(Data ingest, organization, quality control and distribution)
Peter Gleckler, Charles O'Connor, Bob Drach, Karl Taylor and Dean Williams
This evolving
document provides a glimpse into PCMDI's climate data management strategy
applied to AMIP. It is not yet meant to serve as an official
reference. The authors intend to submit a more thorough document
to a peer review journal. Contact Peter Gleckler (gleckler1@llnl.gov)
for more information on the AMIP database or Dean Williams (williams13@llnl.gov)
regarding the PCMDI Software System.
Table of Contents
We briefly summarize how the
PCMDI Software System
is used to manage AMIP. The tools and techniques established for
AMIP serve as a test bed for other projects managed by PCMDI (e.g., CMIP
and SMIP data).
AMIP has been managed by PCMDI since 1990 when it was launched by the World Climate Research Programme. Until recently handling the project data has been difficult and inefficient. Two critical advancements have enabled the PCMDI team to develop an effective strategy to streamline the organization of terrabyte-scale data provided by more than 30 climate modelling groups.
The first breakthrough was the realization by many in the community that data transmission standards can greatly increase the efficiency of collaborative research. Adherence to data transmission standards developed for AMIP2 has reduced the complexity of data received by PCMDI. More recently, community progress towards defining climate specific "metadata" standards has enabled PCMDI to provide scientists with a variety of valuable information for research, and make project data available in a form that is recognized by a variety of software tools.
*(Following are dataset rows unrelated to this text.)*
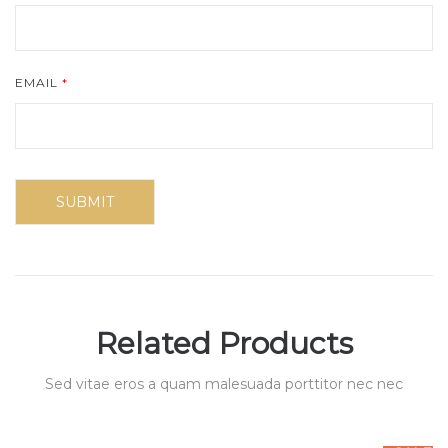
EMAIL
*
Related Products
Sed vitae eros a quam malesuada porttitor nec nec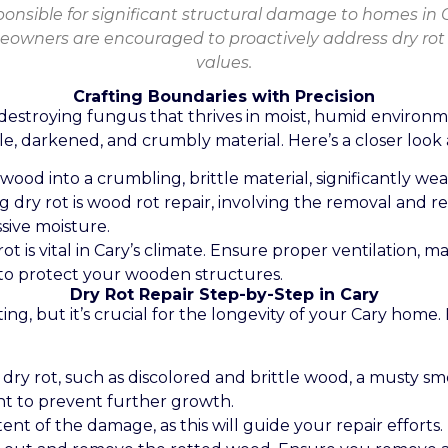
ponsible for significant structural damage to homes in 
owners are encouraged to proactively address dry rot 
values.
Crafting Boundaries with Precision
-destroying fungus that thrives in moist, humid environ
e, darkened, and crumbly material. Here’s a closer look at
d wood into a crumbling, brittle material, significantly 
ng dry rot is wood rot repair, involving the removal and
sive moisture.
rot is vital in Cary’s climate. Ensure proper ventilation, 
 to protect your wooden structures.
Dry Rot Repair Step-by-Step in Cary
g, but it’s crucial for the longevity of your Cary home. 
f dry rot, such as discolored and brittle wood, a musty s
nt to prevent further growth.
t of the damage, as this will guide your repair efforts.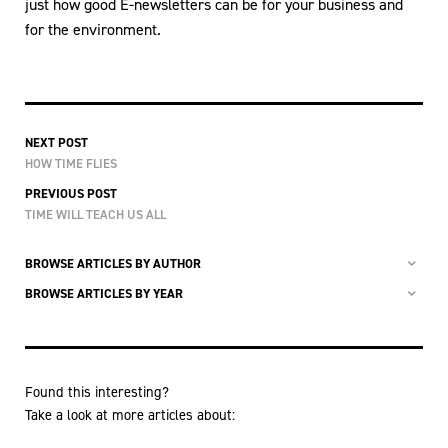
just how good E-newsletters can be for your business and
for the environment.
NEXT POST
HOW TIME FLIES
PREVIOUS POST
TIME WILL TEACH US ALL
BROWSE ARTICLES BY AUTHOR
BROWSE ARTICLES BY YEAR
Found this interesting?
Take a look at more articles about:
The second critical advancement has been the development of Climate Data Analysis Tool (CDAT) which has revolutionized PCMDI's capability to handle climate model data. CDAT takes full advantage of the interpreted object-oriented scripting language Python, and serves as a the foundation of the PCMDI Software System. Data organization, complex calculations/analysis and visualization are all supported via CDAT. One by one, the many problems associated with management of AMIP have been solved by CDAT. CDAT is also the tool of choice for research at PCMDI.
PCMDI's strategy for managing AMIP data, consists of: 1) Reliance on data transmission standards; 2) The ingest and organization of project data; 3) Quality control testing; and 4) Data handling and distribution to researchers. Each of these system components is briefly summarized below, and how they relate to AMIP research is depicted in red with this schematic.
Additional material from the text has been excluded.